Several Indian Singaporeans have also voiced concerns about a divide in the community between the well-off and those who lag behind in areas like education and employment, noting that minority Singaporeans tend to be over-represented in certain lower-paying service-sector jobs.
Moving forward, one potential issue is the lack of racial diversity in many boardrooms, says Chua Chu Kang GRC MP Zaqy Mohamad. While he does not expect the imposition of any quotas, he believes that the conversation - largely centred on gender equality today - could still shift to include race as well.
Pasir Ris-Punggol GRC MP Janil Puthucheary says that the form and nature of race-based challenges will continue to change over time.
The rise of online interactions is both a platform and a "trigger for behaviour" as the time between a comment and the reaction has shortened, says Dr Janil, who chairs OnePeople.Sg, the national body focused on promoting racial and religious harmony.

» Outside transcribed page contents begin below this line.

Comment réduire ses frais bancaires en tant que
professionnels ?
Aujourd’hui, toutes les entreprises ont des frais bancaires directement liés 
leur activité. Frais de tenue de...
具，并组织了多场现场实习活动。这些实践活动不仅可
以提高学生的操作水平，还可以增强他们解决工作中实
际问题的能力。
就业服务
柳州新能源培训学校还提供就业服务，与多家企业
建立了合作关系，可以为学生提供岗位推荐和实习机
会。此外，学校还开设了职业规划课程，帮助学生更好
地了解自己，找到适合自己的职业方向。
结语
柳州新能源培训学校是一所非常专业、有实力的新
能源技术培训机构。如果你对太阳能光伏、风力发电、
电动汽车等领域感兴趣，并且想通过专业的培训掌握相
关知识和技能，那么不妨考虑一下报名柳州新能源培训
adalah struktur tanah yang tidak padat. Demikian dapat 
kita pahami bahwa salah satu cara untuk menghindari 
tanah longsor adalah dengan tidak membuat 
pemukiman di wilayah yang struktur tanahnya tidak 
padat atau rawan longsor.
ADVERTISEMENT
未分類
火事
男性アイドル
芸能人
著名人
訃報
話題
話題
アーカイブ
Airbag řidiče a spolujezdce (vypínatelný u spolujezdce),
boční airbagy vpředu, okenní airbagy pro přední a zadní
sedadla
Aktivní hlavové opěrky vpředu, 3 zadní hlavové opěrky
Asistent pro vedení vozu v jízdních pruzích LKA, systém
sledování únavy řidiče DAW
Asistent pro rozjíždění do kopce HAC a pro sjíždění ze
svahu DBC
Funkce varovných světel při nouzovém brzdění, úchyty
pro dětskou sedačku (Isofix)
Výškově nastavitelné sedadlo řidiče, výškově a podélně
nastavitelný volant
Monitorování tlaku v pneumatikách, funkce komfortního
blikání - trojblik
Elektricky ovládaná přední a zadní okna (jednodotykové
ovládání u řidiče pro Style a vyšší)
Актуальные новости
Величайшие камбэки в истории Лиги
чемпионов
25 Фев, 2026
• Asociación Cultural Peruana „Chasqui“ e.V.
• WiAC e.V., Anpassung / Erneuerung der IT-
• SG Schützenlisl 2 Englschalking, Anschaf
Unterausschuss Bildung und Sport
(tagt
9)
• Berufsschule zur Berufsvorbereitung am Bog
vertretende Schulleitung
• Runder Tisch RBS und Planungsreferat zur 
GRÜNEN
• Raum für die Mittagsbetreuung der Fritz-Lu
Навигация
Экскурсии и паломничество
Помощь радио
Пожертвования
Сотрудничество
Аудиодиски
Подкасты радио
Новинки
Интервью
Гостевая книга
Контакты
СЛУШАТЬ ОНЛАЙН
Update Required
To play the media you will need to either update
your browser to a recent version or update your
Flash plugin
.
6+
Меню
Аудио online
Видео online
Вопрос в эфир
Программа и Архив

"So there will always be a need to remind ourselves and our children about the need for tolerance and understanding. To go further towards through (to) harmony and not stop at tolerance," he adds.
Meanwhile, humanities lecturer Nazry Bahrawi of the Singapore University of Technology and Design also sees fault lines increasingly being drawn along sociopolitical orientations - such as over greater acceptance of homosexuality.
With all these issues in mind, Singapore cannot be lulled into a false sense of security given its relative state of harmony today.
"Our stability and harmony cannot be founded on the shallow foundations of tolerance," Prof Tan says. "We really need to go beyond tolerance and forbearance to seek genuine understanding, recognition, and protection of the diversity that is an integral part of Singapore."
Nonetheless, Singapore's move to sign the United Nations convention to eliminate all forms of racial discrimination is significant, and will boost Singapore's standing in the international community.
There may be some policies on race that could be deemed by others as at odds with this commitment - but the Government also has the opportunity to make known its position on these areas, and make the point that they have the overall aim of preserving racial harmony.
As Speaker of Parliament Halimah Yacob said last month: "The signing of this convention attests to our confidence and the strength of our race relations here, as member states signing this convention will have to submit reports regularly and be subject to UN scrutiny.
"We are already practising the principles enunciated under the convention, so signing it is a logical step."
But addressing matters of race, and tackling discrimination, cannot be about the authorities alone, even though they play a key role.
Mr Baey Yam Keng, Parliamentary Secretary for Culture, Community and Youth, tells Insight: "We recognise the need to continually review and adjust our policies, in consultation with the community, if changes are warranted."
"We would like to call on every Singaporean to do his part, too, to strengthen racial harmony and combat racial discrimination. Together, we can ensure that racial discrimination will have no place in Singapore; and that our future generations will value and respect diversity."